What is your background? Did you have liqueur-making experience before starting Barrow’s?
I own my own technology consulting firm, so I have two jobs now. I have been making Barrow’s Intense for my friends for over 10 years, and they finally urged me to make it into something for the public.
I learned about flavored liqueurs from a friend who was a chef over in Italy. In Europe, it’s common practice to make your own liqueurs or herbal stuff or wine. I was there visiting him, and he made some cool concoctions. When I complimented him, he was like, “Oh, it’s really easy to do.” I didn’t believe him at first, but it actually is. Getting it to taste good is not always easy, but the underlying mechanism is easy, so I started playing around and arrived at the version of what I have now.
How did you perfect the recipe?
Trial and error.
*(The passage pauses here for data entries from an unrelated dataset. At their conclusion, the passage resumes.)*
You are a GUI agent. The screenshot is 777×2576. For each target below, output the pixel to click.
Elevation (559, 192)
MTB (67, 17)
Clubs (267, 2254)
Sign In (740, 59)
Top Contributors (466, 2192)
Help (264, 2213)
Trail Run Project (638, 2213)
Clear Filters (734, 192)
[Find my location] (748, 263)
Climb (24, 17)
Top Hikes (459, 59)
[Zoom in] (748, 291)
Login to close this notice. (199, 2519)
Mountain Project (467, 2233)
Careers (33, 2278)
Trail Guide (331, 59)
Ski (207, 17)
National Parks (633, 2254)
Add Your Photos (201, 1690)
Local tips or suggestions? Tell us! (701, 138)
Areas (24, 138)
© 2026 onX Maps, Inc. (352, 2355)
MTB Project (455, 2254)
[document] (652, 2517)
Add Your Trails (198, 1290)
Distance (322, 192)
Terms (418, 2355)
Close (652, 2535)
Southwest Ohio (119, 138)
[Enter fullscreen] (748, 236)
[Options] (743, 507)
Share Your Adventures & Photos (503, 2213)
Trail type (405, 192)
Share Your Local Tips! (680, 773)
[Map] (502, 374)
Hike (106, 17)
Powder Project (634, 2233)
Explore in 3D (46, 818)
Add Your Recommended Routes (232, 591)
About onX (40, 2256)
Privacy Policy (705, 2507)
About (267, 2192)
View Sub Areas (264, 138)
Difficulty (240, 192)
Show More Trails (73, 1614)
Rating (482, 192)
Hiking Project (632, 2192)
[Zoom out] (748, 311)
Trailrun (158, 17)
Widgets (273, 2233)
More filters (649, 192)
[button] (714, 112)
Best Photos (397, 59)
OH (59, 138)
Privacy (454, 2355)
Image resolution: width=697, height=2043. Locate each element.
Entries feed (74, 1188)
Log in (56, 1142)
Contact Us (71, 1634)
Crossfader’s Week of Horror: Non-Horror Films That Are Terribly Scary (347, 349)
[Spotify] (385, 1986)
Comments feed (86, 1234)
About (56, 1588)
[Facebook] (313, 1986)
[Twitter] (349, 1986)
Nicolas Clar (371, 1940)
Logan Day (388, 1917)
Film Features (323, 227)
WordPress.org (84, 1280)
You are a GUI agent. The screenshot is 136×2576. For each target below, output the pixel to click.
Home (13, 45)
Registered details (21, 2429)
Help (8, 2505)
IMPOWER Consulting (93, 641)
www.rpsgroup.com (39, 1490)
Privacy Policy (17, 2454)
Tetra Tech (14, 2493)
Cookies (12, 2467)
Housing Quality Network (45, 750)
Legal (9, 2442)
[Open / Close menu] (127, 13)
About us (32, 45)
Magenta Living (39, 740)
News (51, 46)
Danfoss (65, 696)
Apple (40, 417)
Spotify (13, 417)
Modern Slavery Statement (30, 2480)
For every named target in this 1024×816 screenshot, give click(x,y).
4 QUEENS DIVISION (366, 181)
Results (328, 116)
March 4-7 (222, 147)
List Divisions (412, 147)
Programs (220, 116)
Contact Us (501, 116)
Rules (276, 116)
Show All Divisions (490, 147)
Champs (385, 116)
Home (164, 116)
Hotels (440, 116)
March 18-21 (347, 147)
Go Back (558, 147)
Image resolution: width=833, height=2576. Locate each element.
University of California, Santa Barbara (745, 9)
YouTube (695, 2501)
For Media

At the beginning, I was making two different batches at a time, so I’d see which batch guests asked for more of. Whichever bottle finished first was the winner. It was better to know they liked A over B better, but the fact that my friends drank a lot was not an indication that it was good.
When did you officially launch Barrow’s Intense?
February 2013. It’s eight months old, and it’s going great. I have my own distillery license for a space in Sunset Park, Industry City. I’m a building or two over from Industry City Distilling.
Is this a one-man show?
I have one assistant but no full-time employees.
What’s the process of making the liqueur?
It’s four ingredients: fresh ginger, sugar, water, and alcohol. That’s it. No chemicals, food coloring, or additives. I start with 30 pounds of ginger. A quarter pound of ginger ends up in each bottle.
I’m technically a rectifier not a distiller. I don’t have any heat in my process. I put ginger into the alcohol and create the flavor using a maceration-infusion process. As the ginger is macerated, the alcohol is infused. And from there I strain it and add in the sugar water. The sugar content is low enough that I don’t need heat to dissolve the sugar, so I get a really pure ginger flavor because of it.
Where do you source your ginger from?
Wherever is growing it that season, so usually Brazil or China. The color actually shifts from batch to batch, but the flavor stays consistent. Color comes from the skin, and that changes depending on the season and location. I view my product more like a wine than a spirit because of the seasonality and natural variation from the ginger root.
Where can people find Barrow’s Intense?
It’s available in about 60 places around the city, between liquor stores, bars and restaurants, including The Good Fork and Daddy-O. There’s a location finder online that people can use.
How do you like to drink Barrow’s Intense?
In the winter it definitely goes well in tea. Initially, for those first 10 years, I just served it on the rocks after dinner as a digestif. The varieties of cocktails people have come up with are amazing. I’ve seen a beer cocktail made with Barrow’s. People are cooking with it, baking with it. Someone made a crème brûlée another made a ceviche, someone made a pork glaze. It’s been amazing. I can’t wait to see where it goes.
Get a taste of Barrow’s Intense at this year’s Holiday Spirit Tasting Event and be sure to check out two craft cocktail recipes from The Good Fork and Daddy-O on the next page.
by Phillip Casaceli, Owner/Operator of Daddy-O
3/4 oz. Fresh lime juice
3/4 oz. Barrow’s Intense Ginger Liqueur
1/2 oz. Honey syrup
1 oz. Blackberry puree
1 oz. Zubrowka Vodka
2 oz. Ginger beer
Fill a collins glass with ice to chill. Add the lime juice, Barrow’s Intense, honey syrup, blueberry puree, and vodka to a mixing glass, fill with ice, and shake vigorously for 10 to 12 seconds. Empty ice from glass and fill approximately half full with fresh ice. Double strain cocktail over ice in collins glass. Top with ginger beer. Garnish with Bison Grass (or a lime wheel).
Trance of the Harpsichord
by Matty McDermott of The Good Fork
2 oz. Busnel Calvados
1 oz. Barrow’s Intense Ginger Liqueur
1/3 oz. – 1/2 oz. Absinthe Ordinaire
1/3 oz. – 1/2 oz. Fresh squeezed lemon juice
For garnish, peel and shave slices of fresh ginger and soak in brandy
Combine all ingredients except garnish in a cocktail shaker filled to the brim with ice. Stir until the shaker frosts. Pour into chilled martini glass. Take one brandy-soaked ginger slice and gently paint the martini glass rim with it. Drop garnish into glass. Drink happily.